PENGAMATAN VOKAL
R. A. Gabriella Raditha Hidayat
9D/27
Pengamatan terhadap Video 2 penyanyi solo Indonesia
1. Kriteria Pengamatan : Sikap Bernyayi
Penyanyi solo 1 : Tegang, tidak siap, memulai bernyanyi secara ragu ragu
Penyanyi solo 2 : Tenang, menyiapkan persiapan untuk menyanyi secara matang
2. Kriteria Pengamatan : Cara Mengolah nafas pada saat bernyanyi
Penyanyi solo 1 : Menggunakan suara leher, sehingga suara terkesan tidak plong
Penyanyi solo 2 : Menggunakan pernapasan perut/diagframa, sehingga suara bisa keluar dan tidak tertahan dan pernapasan teratur
3. Kriteria Pengamatan : Gerak Mulut pada saat bernyanyi
Penyanyi solo 1 : Mulut tidak terbuka secara penuh, pengucapan AIUEO (huruf vokalnya) tidak jelas
Penyanyi solo 2 : Mulut terbuka secara penuh, pengucapan AIUEO (huruf vokalnya) jelas
4. Kriteria Pengamatan : Pengkalimatan dalam menempatkan nafas pada saat bernyanyi
Penyanyi solo 1 : Phasering tidak terlalu baik, sehingga ketika kalimat lagu belum selesai, nafas sudah habis duluan
Penyanyi solo 2 : Phasering bagus, tahu kapan harus mengambil nafas dan tahu cara agar nafas tidak cepat habis
5. Kriteria Pengamatan : Cara pengucapan kata per kata
Penyanyi solo 1 : Tiap kata diucapkan dengan pemenggalan yang kurang sempurna, pengucapan agak kurang jelas seperti kumur-kumur
Penyanyi solo 2 : Pengucapan kata pernah kata jelas
6. Kriteria Pengamatan : Mimik wajah pada saat bernyanyi
Penyanyi solo 1 : Mimik wajah tidak sesuai dengan lagu yang dinyanyikan, dan mimik wajah tidak fokus mendalami lagu, sehingga lagu terkesan kehilangan maknanya (kurang penghayatan)

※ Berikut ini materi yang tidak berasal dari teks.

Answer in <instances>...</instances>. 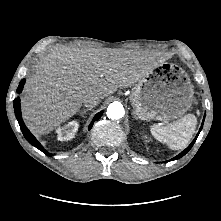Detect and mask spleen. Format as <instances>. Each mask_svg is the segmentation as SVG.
<instances>
[{"label": "spleen", "instance_id": "obj_1", "mask_svg": "<svg viewBox=\"0 0 221 221\" xmlns=\"http://www.w3.org/2000/svg\"><path fill=\"white\" fill-rule=\"evenodd\" d=\"M196 125L197 119L195 115L187 114L166 126L154 124L151 126L150 131L159 142L166 144L172 150H179L188 145L195 132Z\"/></svg>", "mask_w": 221, "mask_h": 221}]
</instances>
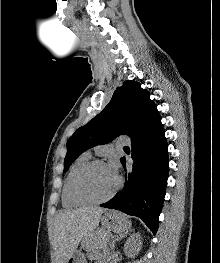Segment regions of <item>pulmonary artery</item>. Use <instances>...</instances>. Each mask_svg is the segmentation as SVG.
Listing matches in <instances>:
<instances>
[{"label": "pulmonary artery", "instance_id": "1", "mask_svg": "<svg viewBox=\"0 0 220 263\" xmlns=\"http://www.w3.org/2000/svg\"><path fill=\"white\" fill-rule=\"evenodd\" d=\"M116 141L121 145H128L130 143V138L128 136L121 135L117 137Z\"/></svg>", "mask_w": 220, "mask_h": 263}]
</instances>
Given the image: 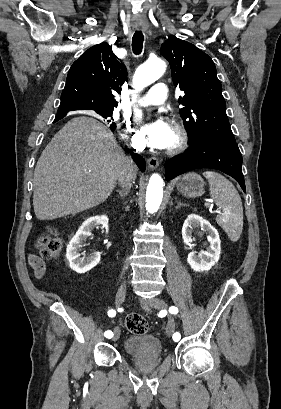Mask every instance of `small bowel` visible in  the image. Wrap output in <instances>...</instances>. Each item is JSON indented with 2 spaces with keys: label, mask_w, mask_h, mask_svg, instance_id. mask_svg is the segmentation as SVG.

Penyanyi solo 2 : Mimik wajah mendalami lagu yang dinyanyikan
7. Kriteria Pengamatan : Gerakan tubuh pada saat bernyanyi
Penyanyi solo 1 : Tidak tahu mau melakukan gerakan apa, terkesan kaku
Penyanyi solo 2 : Bergerak secara alami, luwes
8. Kriteria Pengamatan : Kostum dan penampilan
Penyanyi solo 1 : Kostum alakadarnya, kostum baik tetapi kurang rasa percaya diri
Penyanyi solo 2 : Kostum formal, baik dan sangat percaya diri
Kesimpulan:
Penyanyi solo pertama, penampilannya kurang baik dikarenakan kurangnya rasa percaya diri dan persiapan yang kurang matang; sedangkan penyanyi solo ke-dua penampilannya sangat baik dikarenakan adanya rasa percaya diri yang tinggi dan memiliki persiapan yang matang.